Frequently asked questions

If a successful referendum vote occurs in September or October, when would the new Edgemont Government take over and be responsible for our services?

Village Law dictates that assuming a vote in the Fall of 2018, a new Edgemont Village would become formal on June 1, 2019, just 9 months after a successful vote.

From where and at what cost will we get our Ambulance Services?

The Edgemont Incorporation Committee did not include the provision or cost of Ambulance Service in their Feasibility Study. Future ambulance service will need to be contracted from an outside private vendor at a yet to be determined cost and service level, or built “ground up” at a cost which we believe to be approximately $1,000,000 annually.

Is my commuter parking space safe at the Hartsdale Metro-North Station?

Nobody knows the outcome of a potential negotiation or litigation with the Hartsdale Public Parking District, as they have stated they disagree with the EIC legal opinion and won’t negotiate with the EIC. As with all contracts for a potential Edgemont Village, nothing can be negotiated until after a vote and the election of an Edgemont Village government. We do know that the EIC proposal incorrectly calculated the number of parking spots needed for all 353 Edgemont pass holders and there are approximately 100 fewer spots in Site D and Site E, the area which lies within the geographic boundaries of a proposed Edgemont Village than are required for current Edgemont holders of commuter passes.

I swim at the Veteran Town Pool in the summer. Will I be able to continue?

Access to the Anthony Veteran Park with its 6 swimming pools and tennis courts is only available to residents of the un-incorporated Town of Greenburgh. Those who reside in the Greenburgh Villages, including a proposed Edgemont Village would not have access to AFV Park. Tennis players would also be restricted from use.

At what point will we know the exact level of services we will be provided, who will be providing them and their cost?

Regrettably, no contract can be negotiated or let until after a successful vote and the election of a new Village government. Neither the Town, the Hartsdale Public Parking District or outside contractors will negotiate with the EIC or any other incorporation group, as they have no standing, nor the rights or power to negotiate or sign any agreement.

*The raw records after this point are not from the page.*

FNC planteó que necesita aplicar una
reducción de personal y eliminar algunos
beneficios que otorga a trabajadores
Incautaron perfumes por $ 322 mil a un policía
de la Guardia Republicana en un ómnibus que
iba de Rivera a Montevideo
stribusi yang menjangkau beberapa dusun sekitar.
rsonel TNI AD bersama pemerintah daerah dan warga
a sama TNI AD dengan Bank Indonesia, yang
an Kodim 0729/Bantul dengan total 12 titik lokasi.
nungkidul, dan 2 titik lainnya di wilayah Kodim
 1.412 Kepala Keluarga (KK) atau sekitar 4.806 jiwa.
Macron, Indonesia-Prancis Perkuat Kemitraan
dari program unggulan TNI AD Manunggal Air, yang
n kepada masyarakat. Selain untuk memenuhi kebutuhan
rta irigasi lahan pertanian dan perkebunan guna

What percentage of my property tax goes to the un-incorporated town for my services?

Approximately 16% of your property tax accrues to the un-incorporated Town of Greenburgh. For example, if your property taxes are $25,000/year, only $4,000/year or $333/month pays for all of your police, ambulance, public works, sanitation, parks services etc. Approximately 60% is paid to the school district and 11% for the fire district.

The EIC compares the possible Village of Edgemont to Rye Brook.  Is that a valid comparison?

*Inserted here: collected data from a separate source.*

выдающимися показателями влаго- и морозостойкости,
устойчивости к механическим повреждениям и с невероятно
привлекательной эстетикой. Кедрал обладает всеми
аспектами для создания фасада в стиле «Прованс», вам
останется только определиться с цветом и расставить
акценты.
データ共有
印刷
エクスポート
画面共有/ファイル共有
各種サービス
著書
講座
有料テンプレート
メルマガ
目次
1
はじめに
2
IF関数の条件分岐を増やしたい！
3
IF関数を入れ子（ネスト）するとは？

Rye Brook was the last village to incorporate in Westchester County.  While the size of the community and school are somewhat similar to Edgemont, there are two MAJOR differences that make the communities different.  First, Rye Brook’s services were continued as the employees of the Town of Rye became employees of the Village of Rye Brook.  Hence there was no question as to who would be providing the services for the new village.  Second, Rye Brook was the last remaining area in the Unincorporated Town of Rye.  Their becoming independent was supported by the surrounding communities as they were essentially already a separate community.

The question of control of zoning and planning seems to be a big issue. How much more control will a new Village actually have?

New York State law gives property owners the right to develop their property in a manner consistent with the zoning and planning codes. Planning boards, for example, cannot reject a project because they don’t like it or because they think the property can be put to better use. A planning board’s discretion is limited to revisions to the plan that take into account the interests of neighboring properties and overarching priorities of the jurisdiction (e.g. landscaping, preservation of wetlands, etc.).
The discretion of land use boards is further limited since they must evaluate a project based on the facts outlined in SEQRA (the State Environmental and Quality Review Act). These evaluations must be conducted based on facts and expert opinion. Public comment is taken to help uncover the issues and facts and best evaluate the impact on the surrounding community. However, public opinion not backed with factual evidence (like a petition for instance) cannot be used to make a decision.